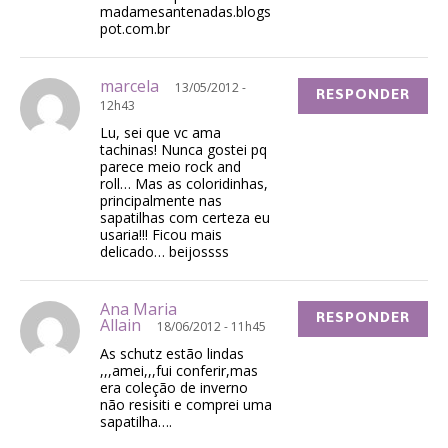
madamesantenadas.blogs
pot.com.br
marcela
13/05/2012 -
RESPONDER
12h43
Lu, sei que vc ama
tachinas! Nunca gostei pq
parece meio rock and
roll… Mas as coloridinhas,
principalmente nas
sapatilhas com certeza eu
usaria!!! Ficou mais
delicado… beijossss
Ana Maria
RESPONDER
Allain
18/06/2012 - 11h45
As schutz estão lindas
,,,amei,,,fui conferir,mas
era coleção de inverno
não resisiti e comprei uma
sapatilha….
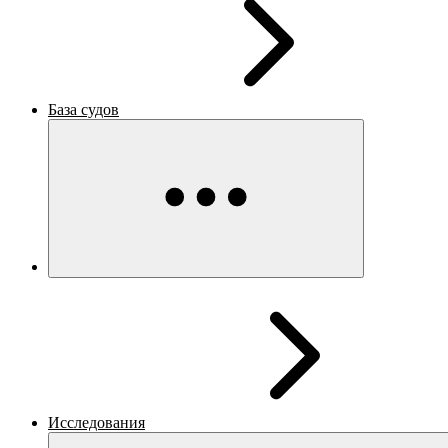
База судов
Исследования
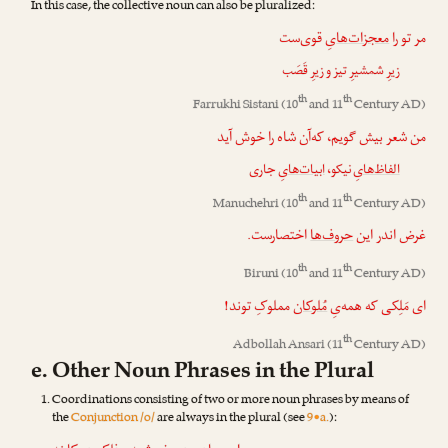
In this case, the collective noun can also be pluralized:
مر تو را
معجزات‌ها
یِ قوی‌ست
زیرِ شمشیرِ تیز و زیرِ قَصَب
th
th
Farrukhi Sistani
(10
and 11
Century AD)
من شعر بیش گویم، که‌آن شاه را خوش آید
الفاظ‌ها
یِ نیکو،
ابیات‌ها
یِ جاری
th
th
Manuchehri
(10
and 11
Century AD)
غرض اندر این
حروف‌ها
اختصارست.
th
th
Biruni
(10
and 11
Century AD)
ای مَلِکی که همه‌یِ
مُلوکان
مملوکِ توند!
th
Adbollah Ansari
(11
Century AD)
e. Other Noun Phrases in the Plural
Coordinations consisting of two or more noun phrases by means of
the
Conjunction /o/
are always in the plural (see
9•a.
):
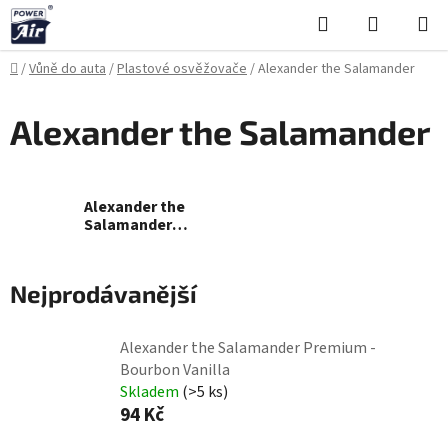
Přejít
Hledat
NÁKUPN
na
KOŠÍK
obsah
Domů
/
Vůně do auta
/
Plastové osvěžovače
/
Alexander the Salamander
Alexander the Salamander
Alexander the
Salamander
Premium
Nejprodávanější
Alexander the Salamander Premium -
Bourbon Vanilla
Skladem
(>5 ks)
94 Kč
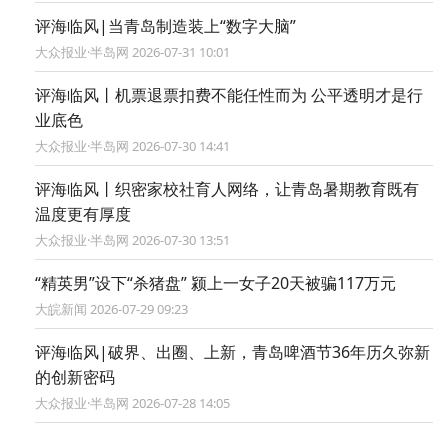
评海临风|当青岛制造装上“数字大脑”
大众报业·半岛网 2026-07-31 10:01
评海临风丨机票退票扣费不能任性而为 公平透明才是行
业底色
大众报业·半岛网 2026-07-30 14:41
评海临风丨织密家校社育人网络，让青岛暑期教育既有
温度更有厚度
大众报业·半岛网 2026-07-30 13:51
“精英男”设下“杀猪盘” 颍上一女子20天被骗117万元
大皖新闻 2026-07-29 09:23
评海临风|破界、出圈、上新，青岛啤酒节36年历久弥新
的创新密码
大众报业·半岛网 2026-07-28 14:05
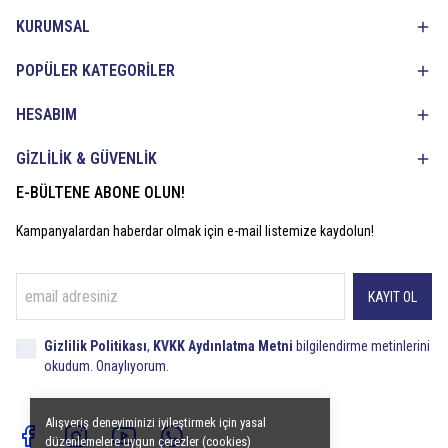
KURUMSAL
POPÜLER KATEGORİLER
HESABIM
GİZLİLİK & GÜVENLİK
E-BÜLTENE ABONE OLUN!
Kampanyalardan haberdar olmak için e-mail listemize kaydolun!
KAYIT OL
Gizlilik Politikası
,
KVKK Aydınlatma Metni
bilgilendirme metinlerini
okudum. Onaylıyorum.
Alışveriş deneyiminizi iyileştirmek için yasal
düzenlemelere uygun çerezler (cookies)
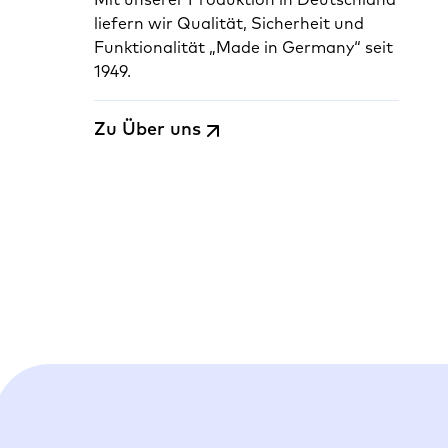
Mit unserer Produktion in Deutschland
liefern wir Qualität, Sicherheit und
Funktionalität „Made in Germany“ seit
1949.
Zu Über uns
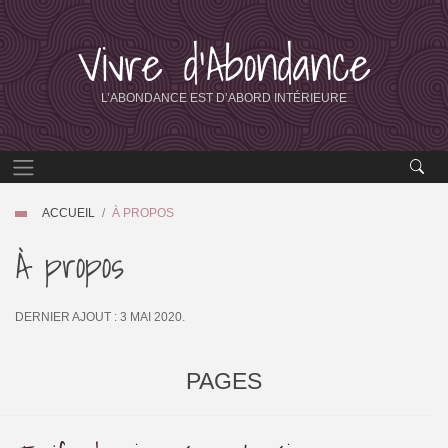
Vivre d’Abondance
L’ABONDANCE EST D’ABORD INTÉRIEURE
ACCUEIL
À PROPOS
À propos
DERNIER AJOUT : 3 MAI 2020.
PAGES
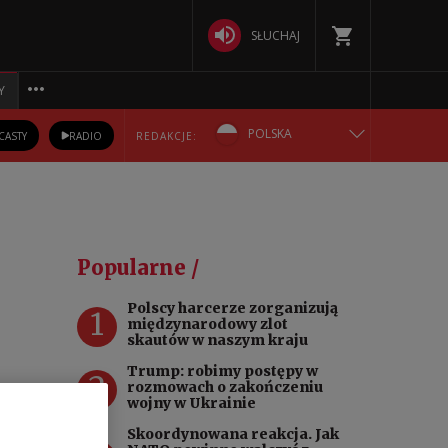
SŁUCHAJ
Y
POLSKA
CASTY
RADIO
REDAKCJE:
ENGLISH
БЕЛАРУСКАЯ
Popularne /
DEUTSCH
Polscy harcerze zorganizują
1
międzynarodowy zlot
РУССКИЙ
skautów w naszym kraju
Trump: robimy postępy w
2
УКРАЇНСЬКА
rozmowach o zakończeniu
wojny w Ukrainie
o 2
Skoordynowana reakcja. Jak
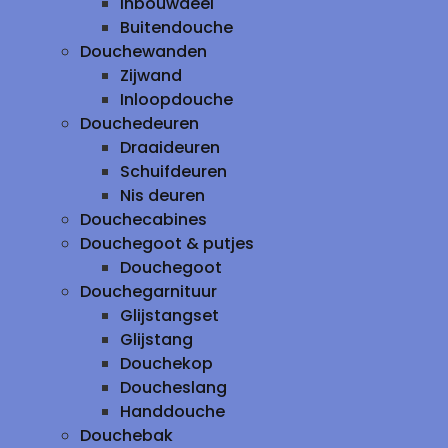
inbouwdeel
Buitendouche
Douchewanden
Zijwand
Inloopdouche
Douchedeuren
Draaideuren
Schuifdeuren
Nis deuren
Douchecabines
Douchegoot & putjes
Douchegoot
Douchegarnituur
Glijstangset
Glijstang
Douchekop
Doucheslang
Handdouche
Douchebak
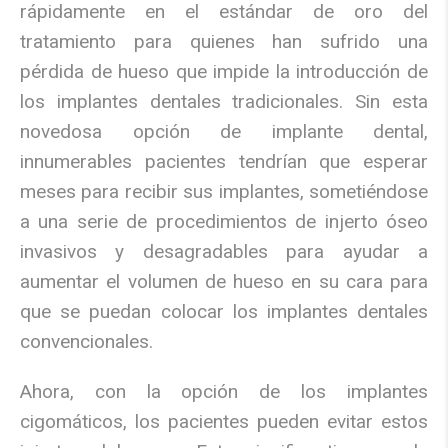
rápidamente en el estándar de oro del
tratamiento para quienes han sufrido una
pérdida de hueso que impide la introducción de
los implantes dentales tradicionales. Sin esta
novedosa opción de implante dental,
innumerables pacientes tendrían que esperar
meses para recibir sus implantes, sometiéndose
a una serie de procedimientos de injerto óseo
invasivos y desagradables para ayudar a
aumentar el volumen de hueso en su cara para
que se puedan colocar los implantes dentales
convencionales.
Ahora, con la opción de los implantes
cigomáticos, los pacientes pueden evitar estos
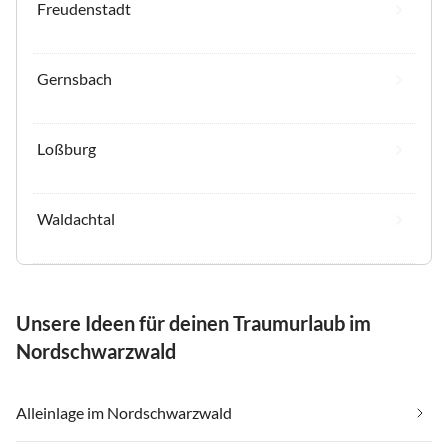
Freudenstadt
Gernsbach
Loßburg
Waldachtal
Unsere Ideen für deinen Traumurlaub im
Nordschwarzwald
Alleinlage im Nordschwarzwald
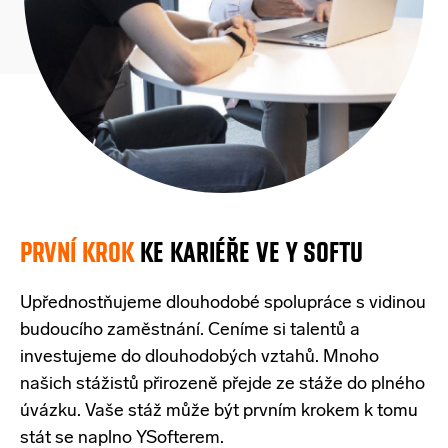
PRVNÍ KROK
KE KARIÉŘE VE Y SOFTU
Upřednostňujeme dlouhodobé spolupráce s vidinou
budoucího zaměstnání. Ceníme si talentů a
investujeme do dlouhodobých vztahů. Mnoho
našich stážistů přirozeně přejde ze stáže do plného
úvázku. Vaše stáž může být prvním krokem k tomu
stát se naplno YSofterem.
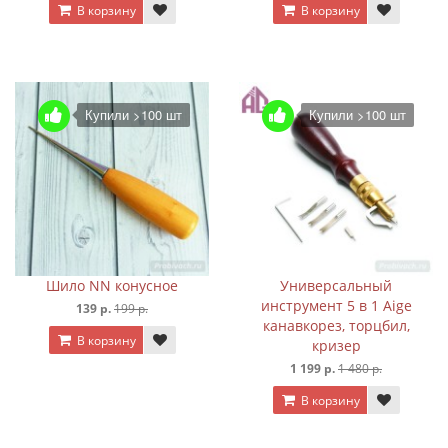
В корзину
В корзину
Купили >100 шт
Купили >100 шт
Шило NN конусное
Универсальный
инструмент 5 в 1 Aige
139 р.
199 р.
канавкорез, торцбил,
В корзину
кризер
1 199 р.
1 480 р.
В корзину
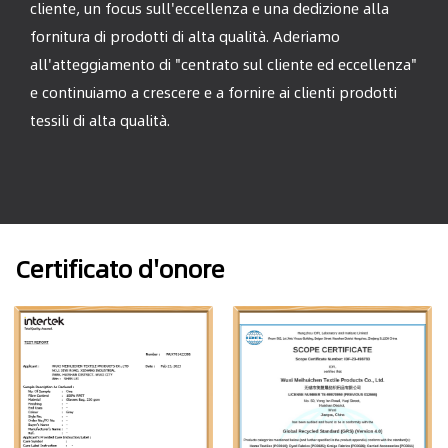
cliente, un focus sull'eccellenza e una dedizione alla
fornitura di prodotti di alta qualità. Aderiamo
all'atteggiamento di "centrato sul cliente ed eccellenza"
e continuiamo a crescere e a fornire ai clienti prodotti
tessili di alta qualità.
Certificato d'onore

▸ **Activity**
Each line with "alta" in it must be identified and copied from the material.

▸ **Answer box**
fornitura di prodotti di alta qualità. Aderiamo
tessili di alta qualità.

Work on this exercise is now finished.